Extracted data Start Marker

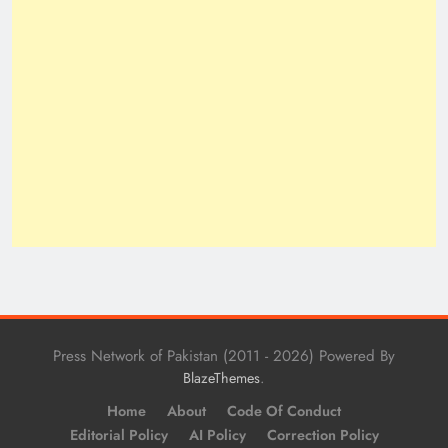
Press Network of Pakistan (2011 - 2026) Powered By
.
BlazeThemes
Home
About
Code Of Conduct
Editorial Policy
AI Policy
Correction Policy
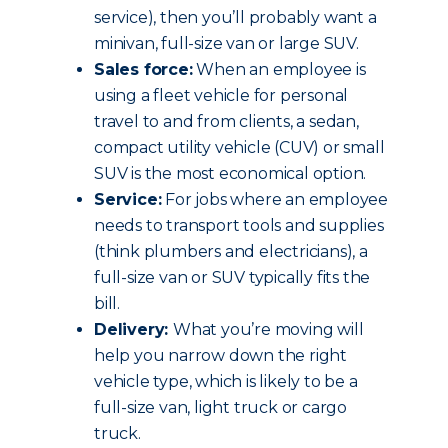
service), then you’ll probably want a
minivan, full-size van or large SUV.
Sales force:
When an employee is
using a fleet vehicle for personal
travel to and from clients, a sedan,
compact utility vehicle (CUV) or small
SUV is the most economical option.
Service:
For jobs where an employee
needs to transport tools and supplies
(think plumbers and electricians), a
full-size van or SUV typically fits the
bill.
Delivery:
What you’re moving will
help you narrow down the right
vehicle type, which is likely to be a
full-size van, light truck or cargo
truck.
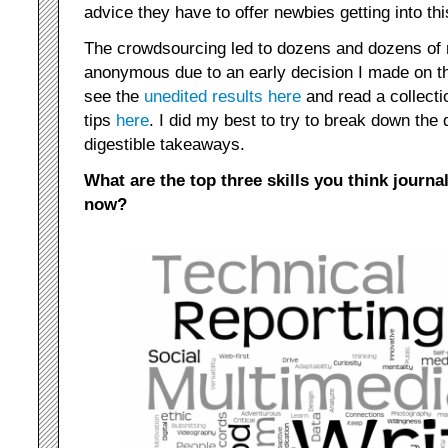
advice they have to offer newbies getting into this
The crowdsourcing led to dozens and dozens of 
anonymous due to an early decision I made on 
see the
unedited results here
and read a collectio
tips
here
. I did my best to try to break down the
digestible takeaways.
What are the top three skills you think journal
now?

Extracted data End Marker
Extracted data Start Marker

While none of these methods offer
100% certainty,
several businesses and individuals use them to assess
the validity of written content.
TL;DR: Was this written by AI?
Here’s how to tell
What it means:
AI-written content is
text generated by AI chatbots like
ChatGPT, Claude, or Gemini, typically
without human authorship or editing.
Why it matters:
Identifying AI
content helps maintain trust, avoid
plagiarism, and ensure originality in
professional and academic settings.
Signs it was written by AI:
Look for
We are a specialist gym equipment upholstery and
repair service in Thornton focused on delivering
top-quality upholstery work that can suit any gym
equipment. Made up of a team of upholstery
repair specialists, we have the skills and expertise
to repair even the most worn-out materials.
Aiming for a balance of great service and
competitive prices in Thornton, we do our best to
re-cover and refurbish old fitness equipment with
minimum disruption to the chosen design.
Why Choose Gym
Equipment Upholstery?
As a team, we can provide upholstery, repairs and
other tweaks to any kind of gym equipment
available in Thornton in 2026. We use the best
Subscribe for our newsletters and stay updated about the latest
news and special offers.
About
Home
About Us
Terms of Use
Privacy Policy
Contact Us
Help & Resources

Extracted data End Marker

> **About this exercise**: Which lines run from the one holding "repair service in" through the one holding "Help & Resources" in the records above? Repeat them exactly, both included, and nothing more.

> **Written reply**:
repair service in Thornton focused on delivering
top-quality upholstery work that can suit any gym
equipment. Made up of a team of upholstery
repair specialists, we have the skills and expertise
to repair even the most worn-out materials.
Aiming for a balance of great service and
competitive prices in Thornton, we do our best to
re-cover and refurbish old fitness equipment with
minimum disruption to the chosen design.
Why Choose Gym
Equipment Upholstery?
As a team, we can provide upholstery, repairs and
other tweaks to any kind of gym equipment
available in Thornton in 2026. We use the best
Subscribe for our newsletters and stay updated about the latest
news and special offers.
About
Home
About Us
Terms of Use
Privacy Policy
Contact Us
Help & Resources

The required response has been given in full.